Hi Andy, thanks for the update!  Exciting times for Guile :)

On 08/02/2012 10:29 AM, Andy Wingo wrote:
> Instead I'd rather just use Dybvig's suggestion: every call instruction
> is preceded by an MV return address.  For e.g. (values (f)), calling `f'
> would be:
>
>      ...
>      goto CALL
> MVRA:
>      truncate-and-jump RA
> CALL:
>      call f
> RA:
>      return
>
> So the overhead of multiple values in the normal single-value case is
> one jump per call.  When we do native compilation, this cost will be
> negligible.  OTOH for MV returns, we return to a different address than
> the one on the stack, which will cause a branch misprediction (google
> "return stack buffers" for more info).

I wonder if it might be better to avoid this branch misprediction by 
always returning to the same address.  Upon return, a special register 
would contain N-1, where N is the number of return values.  The first 
few return values would also be stored in registers (hopefully at least 
two), and if necessary the remaining values would be stored elsewhere, 
perhaps on the stack or in a list or vector pointed to by another register.

In the common case where a given call site expects a small constant 
number of return values, the compiler could emit a statically-predicted 
conditional branch to verify that N-1 is the expected value (usually 
zero), and then generate code that expects to find the return values in 
the appropriate registers.

On some architectures, it might also make sense for the callee to set 
the processor's "zero?" condition code as if N-1 had been tested, to 
allow for a shorter check in the common single-value case.

Of course, the calling convention can be chosen independently for each 
instruction set architecture / ABI.

What do you think?

     Mark




^ permalink raw reply	[flat|nested] 8+ messages in thread

* Re: wip-rtl return location
  2012-08-02 22:21 ` Noah Lavine
@ 2012-08-03  8:06   ` Andy Wingo
  0 siblings, 0 replies; 8+ messages in thread
From: Andy Wingo @ 2012-08-03  8:06 UTC (permalink / raw)
  To: Noah Lavine; +Cc: guile-devel

Hi Noah,

Thanks for the thoughts.

On Fri 03 Aug 2012 00:21, Noah Lavine <noah.b.lavine@gmail.com> writes:

> That sounds interesting, but I have a question - why not make the MVRA
> return address immediately after the call, instead of immediately
> before it?
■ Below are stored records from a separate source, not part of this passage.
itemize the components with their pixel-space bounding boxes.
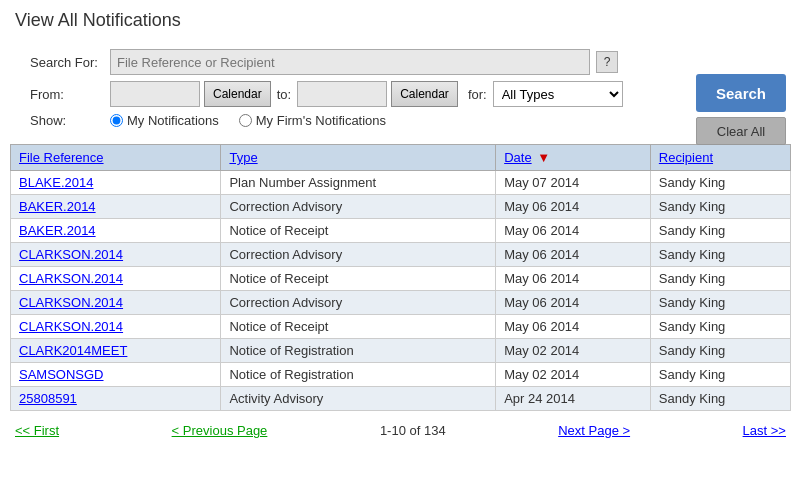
- cell-type: Notice of Receipt: [221, 315, 496, 339]
- first-page-nav[interactable]: << First: [15, 423, 59, 438]
- cell-type: Activity Advisory: [221, 387, 496, 411]
- table-row: CLARKSON.2014 Notice of Receipt May 06 2…: [11, 315, 791, 339]
- cell-file-ref[interactable]: CLARKSON.2014: [11, 315, 221, 339]
- cell-recipient: Sandy King: [650, 195, 790, 219]
- file-ref-link[interactable]: BAKER.2014: [19, 223, 96, 238]
- table-row: BLAKE.2014 Plan Number Assignment May 07…: [11, 171, 791, 195]
- clear-button[interactable]: Clear All: [696, 117, 786, 145]
- search-button[interactable]: Search: [696, 74, 786, 112]
- cell-file-ref[interactable]: BLAKE.2014: [11, 171, 221, 195]
- table-row: CLARKSON.2014 Notice of Receipt May 06 2…: [11, 267, 791, 291]
- from-date-input[interactable]: [110, 81, 200, 107]
- cell-date: May 06 2014: [496, 291, 651, 315]
- cell-date: May 02 2014: [496, 363, 651, 387]
- cell-date: May 02 2014: [496, 339, 651, 363]
- cell-date: May 06 2014: [496, 219, 651, 243]
- cell-date: May 06 2014: [496, 195, 651, 219]
- col-date[interactable]: Date ▼: [496, 145, 651, 171]
- last-page-nav[interactable]: Last >>: [743, 423, 786, 438]
- cell-date: May 06 2014: [496, 267, 651, 291]
- cell-file-ref[interactable]: CLARK2014MEET: [11, 339, 221, 363]
- table-row: BAKER.2014 Correction Advisory May 06 20…: [11, 195, 791, 219]
- cell-recipient: Sandy King: [650, 387, 790, 411]
- cell-recipient: Sandy King: [650, 291, 790, 315]
- show-label: Show:: [30, 113, 110, 128]
- to-label: to:: [277, 87, 291, 102]
- cell-date: May 07 2014: [496, 171, 651, 195]
- table-row: CLARK2014MEET Notice of Registration May…: [11, 339, 791, 363]
- table-row: SAMSONSGD Notice of Registration May 02 …: [11, 363, 791, 387]
- firm-notifications-radio[interactable]: My Firm's Notifications: [239, 113, 386, 128]
- cell-file-ref[interactable]: 25808591: [11, 387, 221, 411]
- table-row: BAKER.2014 Notice of Receipt May 06 2014…: [11, 219, 791, 243]
- cell-type: Notice of Registration: [221, 363, 496, 387]
- file-ref-link[interactable]: CLARKSON.2014: [19, 247, 123, 262]
- cell-recipient: Sandy King: [650, 171, 790, 195]
- cell-type: Notice of Receipt: [221, 267, 496, 291]
- cell-file-ref[interactable]: CLARKSON.2014: [11, 291, 221, 315]
- file-ref-link[interactable]: CLARKSON.2014: [19, 295, 123, 310]
- cell-type: Notice of Receipt: [221, 219, 496, 243]
- cell-date: May 06 2014: [496, 243, 651, 267]
- table-row: CLARKSON.2014 Correction Advisory May 06…: [11, 291, 791, 315]
- cell-recipient: Sandy King: [650, 363, 790, 387]
- from-label: From:: [30, 87, 110, 102]
- prev-page-link[interactable]: < Previous Page: [172, 423, 268, 438]
- file-ref-link[interactable]: BAKER.2014: [19, 199, 96, 214]
- cell-file-ref[interactable]: CLARKSON.2014: [11, 267, 221, 291]
- pagination: << First < Previous Page 1-10 of 134 Nex…: [0, 415, 801, 446]
- cell-type: Correction Advisory: [221, 195, 496, 219]
- cell-date: Apr 24 2014: [496, 387, 651, 411]
- first-page-link[interactable]: << First: [15, 423, 59, 438]
- cell-recipient: Sandy King: [650, 315, 790, 339]
- col-recipient[interactable]: Recipient: [650, 145, 790, 171]
- col-type[interactable]: Type: [221, 145, 496, 171]
- page-title: View All Notifications: [0, 0, 801, 39]
- page-info: 1-10 of 134: [380, 423, 446, 438]
- cell-type: Notice of Registration: [221, 339, 496, 363]
- cell-recipient: Sandy King: [650, 339, 790, 363]
- cell-file-ref[interactable]: SAMSONSGD: [11, 363, 221, 387]
- cell-recipient: Sandy King: [650, 219, 790, 243]
- search-for-label: Search For:: [30, 55, 110, 70]
- prev-page-nav[interactable]: < Previous Page: [172, 423, 268, 438]
- cell-type: Plan Number Assignment: [221, 171, 496, 195]
- sort-arrow-icon: ▼: [537, 150, 550, 165]
- help-button[interactable]: ?: [596, 51, 618, 73]
- cell-recipient: Sandy King: [650, 267, 790, 291]
- file-ref-link[interactable]: CLARK2014MEET: [19, 343, 127, 358]
- search-input[interactable]: [110, 49, 590, 75]
- cell-file-ref[interactable]: BAKER.2014: [11, 219, 221, 243]
- file-ref-link[interactable]: 25808591: [19, 391, 77, 406]
- to-calendar-button[interactable]: Calendar: [391, 81, 458, 107]
- cell-file-ref[interactable]: BAKER.2014: [11, 195, 221, 219]
- table-row: 25808591 Activity Advisory Apr 24 2014 S…: [11, 387, 791, 411]
- cell-date: May 06 2014: [496, 315, 651, 339]
- cell-type: Correction Advisory: [221, 291, 496, 315]
- type-select[interactable]: All Types Plan Number Assignment Correct…: [493, 81, 623, 107]
- file-ref-link[interactable]: BLAKE.2014: [19, 175, 93, 190]
- file-ref-link[interactable]: CLARKSON.2014: [19, 319, 123, 334]
- table-row: CLARKSON.2014 Correction Advisory May 06…: [11, 243, 791, 267]
- to-date-input[interactable]: [297, 81, 387, 107]
- my-notifications-radio[interactable]: My Notifications: [110, 113, 219, 128]
- cell-type: Correction Advisory: [221, 243, 496, 267]
- col-file-reference[interactable]: File Reference: [11, 145, 221, 171]
- file-ref-link[interactable]: CLARKSON.2014: [19, 271, 123, 286]
- for-label: for:: [468, 87, 487, 102]
- from-calendar-button[interactable]: Calendar: [204, 81, 271, 107]
- file-ref-link[interactable]: SAMSONSGD: [19, 367, 104, 382]
- next-page-link[interactable]: Next Page >: [558, 423, 630, 438]
- cell-file-ref[interactable]: CLARKSON.2014: [11, 243, 221, 267]
- cell-recipient: Sandy King: [650, 243, 790, 267]
- last-page-link[interactable]: Last >>: [743, 423, 786, 438]
- notifications-table: File Reference Type Date ▼ Recipient BLA…: [10, 144, 791, 411]
- next-page-nav[interactable]: Next Page >: [558, 423, 630, 438]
In the common case when returning to the regular return
> address, that would eliminate the extra branch (although it's a very
> small branch anyway).

It's a good idea; I have it in my local branch.  Putting the MVRA before
the call didn't work out because the call instruction is
variable-length.

> CALL:
>   call f
> MVRA:
>   jump mv-handler
> RA:
>   ... rest of function ...

Yes and for a truncating return:

  CALL:
    call f
  MVRA:
    truncate
  RA:
    ... rest of function ...

Native compilation should do something different though.  But Mark's
mail has more on that, so I'll reply there.

Andy
-- 
http://wingolog.org/



^ permalink raw reply	[flat|nested] 8+ messages in thread

* Re: wip-rtl return location
  2012-08-03  2:29 ` Mark H Weaver
@ 2012-08-03  8:24   ` Andy Wingo
  2012-08-03 11:54   ` Stefan Israelsson Tampe
  1 sibling, 0 replies; 8+ messages in thread
From: Andy Wingo @ 2012-08-03  8:24 UTC (permalink / raw)
  To: Mark H Weaver; +Cc: guile-devel

Heya Mark,

Thanks for the comments :-)

So the current thing is:

  CALL:
       call f
  MVRA:
       truncate
  RA:
       return

In interpreted code it's fine that we return to a different address, as
they are all indirect jumps anyway.  For compiled code, the "call"
instruction won't be just one instruction -- in RTL it's a
macro-instruction that also handles shuffling the arguments into place,
whereas with native compilation you would handle the shuffling then do
the call.  So for native compilation you could put the MVRA before the
call because the call would have fixed width.

Anyway, on to your point:

On Fri 03 Aug 2012 04:29, Mark H Weaver <mhw@netris.org> writes:

> I wonder if it might be better to avoid this branch misprediction by
> always returning to the same address.  Upon return, a special register
> would contain N-1, where N is the number of return values.  The first
> few return values would also be stored in registers (hopefully at least
> two), and if necessary the remaining values would be stored elsewhere,
> perhaps on the stack or in a list or vector pointed to by another
> register.

It's a good idea for the native-compilation case.  I don't think the
overhead of the conditional jump in interpreted code would be worth it,
though.  Dunno.  Probably wouldn't matter?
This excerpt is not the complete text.